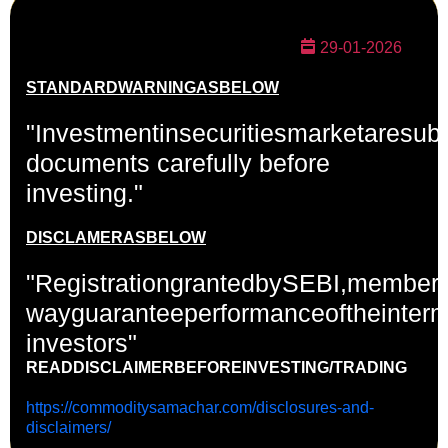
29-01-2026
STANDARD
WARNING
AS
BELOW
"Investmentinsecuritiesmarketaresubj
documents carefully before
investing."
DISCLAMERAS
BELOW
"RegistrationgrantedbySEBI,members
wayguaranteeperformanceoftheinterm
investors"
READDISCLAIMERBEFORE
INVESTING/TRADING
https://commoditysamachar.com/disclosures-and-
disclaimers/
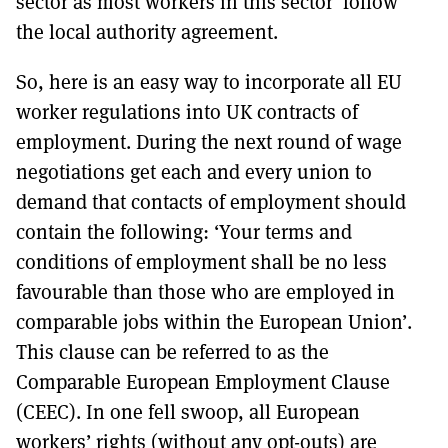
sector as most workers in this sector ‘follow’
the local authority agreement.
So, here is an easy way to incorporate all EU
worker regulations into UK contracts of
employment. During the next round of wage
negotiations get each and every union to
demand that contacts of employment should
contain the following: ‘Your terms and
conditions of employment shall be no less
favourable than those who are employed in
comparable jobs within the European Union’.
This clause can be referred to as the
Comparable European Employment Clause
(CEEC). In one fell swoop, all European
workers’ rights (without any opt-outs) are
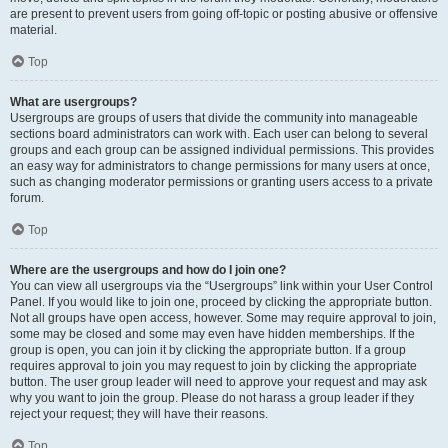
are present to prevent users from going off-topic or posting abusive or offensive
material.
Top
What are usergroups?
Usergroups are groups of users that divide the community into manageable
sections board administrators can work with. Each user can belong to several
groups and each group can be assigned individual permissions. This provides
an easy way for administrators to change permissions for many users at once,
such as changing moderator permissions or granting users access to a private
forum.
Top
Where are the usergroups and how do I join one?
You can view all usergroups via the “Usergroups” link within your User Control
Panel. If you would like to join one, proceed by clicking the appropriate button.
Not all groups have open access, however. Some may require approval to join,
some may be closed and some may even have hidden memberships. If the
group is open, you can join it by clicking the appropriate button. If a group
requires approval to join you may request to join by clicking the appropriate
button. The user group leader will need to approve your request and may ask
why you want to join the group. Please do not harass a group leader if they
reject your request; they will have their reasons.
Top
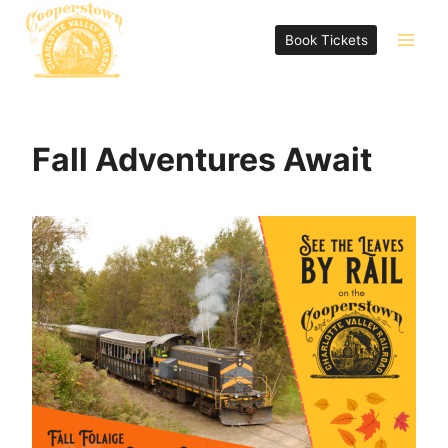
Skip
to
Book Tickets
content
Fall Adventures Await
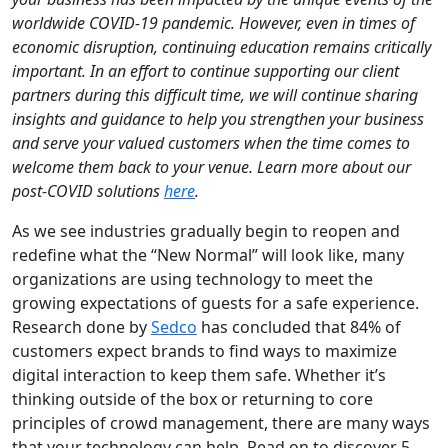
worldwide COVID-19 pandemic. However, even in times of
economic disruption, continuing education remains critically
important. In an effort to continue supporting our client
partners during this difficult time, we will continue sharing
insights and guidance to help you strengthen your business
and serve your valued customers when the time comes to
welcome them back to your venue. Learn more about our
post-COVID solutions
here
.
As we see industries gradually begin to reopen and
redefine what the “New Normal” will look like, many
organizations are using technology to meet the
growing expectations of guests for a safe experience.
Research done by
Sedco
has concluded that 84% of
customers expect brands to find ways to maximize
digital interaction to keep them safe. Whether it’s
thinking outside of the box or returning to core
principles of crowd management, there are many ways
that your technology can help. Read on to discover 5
-=-=-
Copy only the stretch running from the line containing "worldwide COVID-19 pandemic." to the final line of the entries, both ends included, exactly as it stands.

● Written reply
worldwide COVID-19 pandemic. However, even in times of
economic disruption, continuing education remains critically
important. In an effort to continue supporting our client
partners during this difficult time, we will continue sharing
insights and guidance to help you strengthen your business
and serve your valued customers when the time comes to
welcome them back to your venue. Learn more about our
post-COVID solutions
here
.
As we see industries gradually begin to reopen and
redefine what the “New Normal” will look like, many
organizations are using technology to meet the
growing expectations of guests for a safe experience.
Research done by
Sedco
has concluded that 84% of
customers expect brands to find ways to maximize
digital interaction to keep them safe. Whether it’s
thinking outside of the box or returning to core
principles of crowd management, there are many ways
that your technology can help. Read on to discover 5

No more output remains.